Albert Byrch was born at Evesham in 1844, the fourth of six children of William Abraham Byrch, a solicitor, and his wife, Frances Elizabeth (née Phillips). Albert grew up at The Abbey, Merstow Green, Evesham. He became a solicitor like his father and joined the family firm of Byrch, Cox & Sons.
On 27th January 1878 at St Andrew’s, Deal, Kent, Albert married Constance Bremmer. At the time of the 1881 census, they lived at 5 Greenhill; by 1891 they had moved to The Elms, Bengeworth.

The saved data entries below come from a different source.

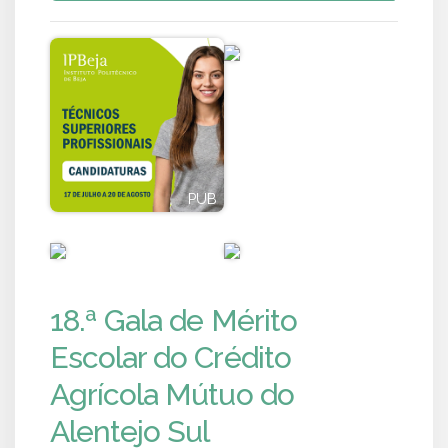
PUB
PUB
PUB
PUB
18.ª Gala de Mérito
Escolar do Crédito
Agrícola Mútuo do
Alentejo Sul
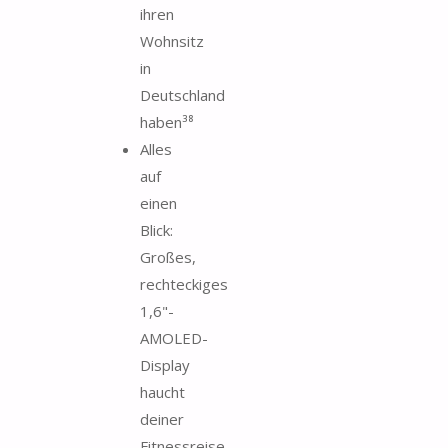
ihren
Wohnsitz
in
Deutschland
haben³⁸
Alles
auf
einen
Blick:
Großes,
rechteckiges
1,6"-
AMOLED-
Display
haucht
deiner
Fitnessreise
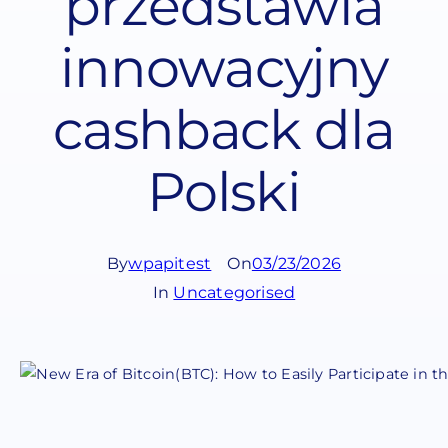
przedstawia
innowacyjny
cashback dla
Polski
By
wpapitest
On
03/23/2026
In
Uncategorised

Albert and Constance had six sons and four daughters: Albert Phillips (1879-1943), Charles Edmund M (1880-1880), Constance Eleanor (1881-1964), John William Urquhart (1883-1927), George Ernest Berry (1884-1952), Frederic Victor (1887-1915), Winifred (1888-1955), Florence Marion (1890-1984), Henry (1892-1978) and Marie Sybil (1894-1970s).
In 1902 the Byrch family emigrated to New Zealand and took on a sheep station at Mount Brown, six miles from Amberley, South Island. All the family emigrated with the exception of Albert Phillips Byrch, the eldest, who was living in Guernsey. It was at the Mount Brown homestead that May Sladden visited them in February 1906 and wrote about the visit in her diary. Soon after the Byrches moved to a sheep station at Motunau near Canterbury.
Albert Byrch died at Napier on North Island in August 1909 and was buried at Linwood, Christchurch, South Island. His death was reported in the local newspapers in England. Constance survived him by over 30 years.